▶ **The problem**: Only one stretch of the records below is wanted: the lines from the one holding "başlıklı makalemizi de okumanızı öneririz." through the one holding "BENZER KONULAR". Return it exactly, both ends included.

▶ **Materials provided**:
────────────────────────────────────────
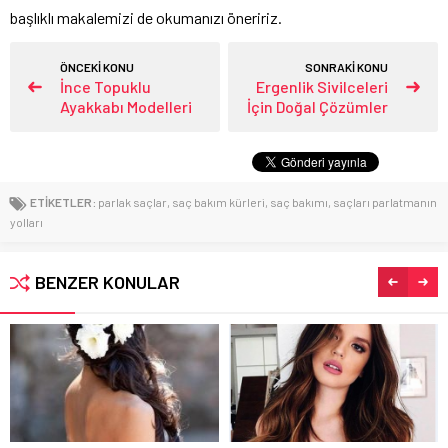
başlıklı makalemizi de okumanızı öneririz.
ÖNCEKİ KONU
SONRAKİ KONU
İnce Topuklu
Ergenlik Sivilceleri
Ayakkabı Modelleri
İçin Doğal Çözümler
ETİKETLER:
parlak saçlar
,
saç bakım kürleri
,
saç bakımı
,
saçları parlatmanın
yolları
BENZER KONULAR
────────────────────────────────────────
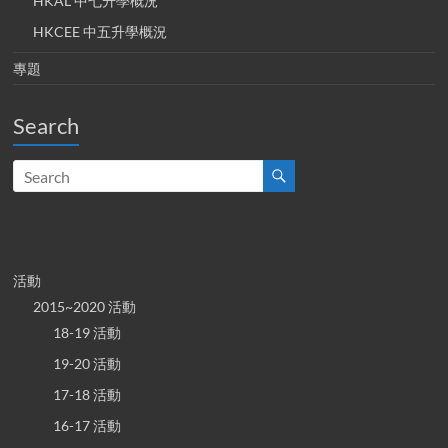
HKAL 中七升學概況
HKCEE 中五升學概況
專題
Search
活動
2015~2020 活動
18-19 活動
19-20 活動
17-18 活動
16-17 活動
────────────────────────────────────────
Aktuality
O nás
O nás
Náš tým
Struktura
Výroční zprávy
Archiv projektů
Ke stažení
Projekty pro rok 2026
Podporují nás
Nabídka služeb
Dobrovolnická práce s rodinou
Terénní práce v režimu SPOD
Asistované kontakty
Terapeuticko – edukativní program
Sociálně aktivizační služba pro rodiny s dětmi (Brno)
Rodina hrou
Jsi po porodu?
────────────────────────────────────────
▶ **The answer**:
başlıklı makalemizi de okumanızı öneririz.
ÖNCEKİ KONU
SONRAKİ KONU
İnce Topuklu
Ergenlik Sivilceleri
Ayakkabı Modelleri
İçin Doğal Çözümler
ETİKETLER:
parlak saçlar
,
saç bakım kürleri
,
saç bakımı
,
saçları parlatmanın
yolları
BENZER KONULAR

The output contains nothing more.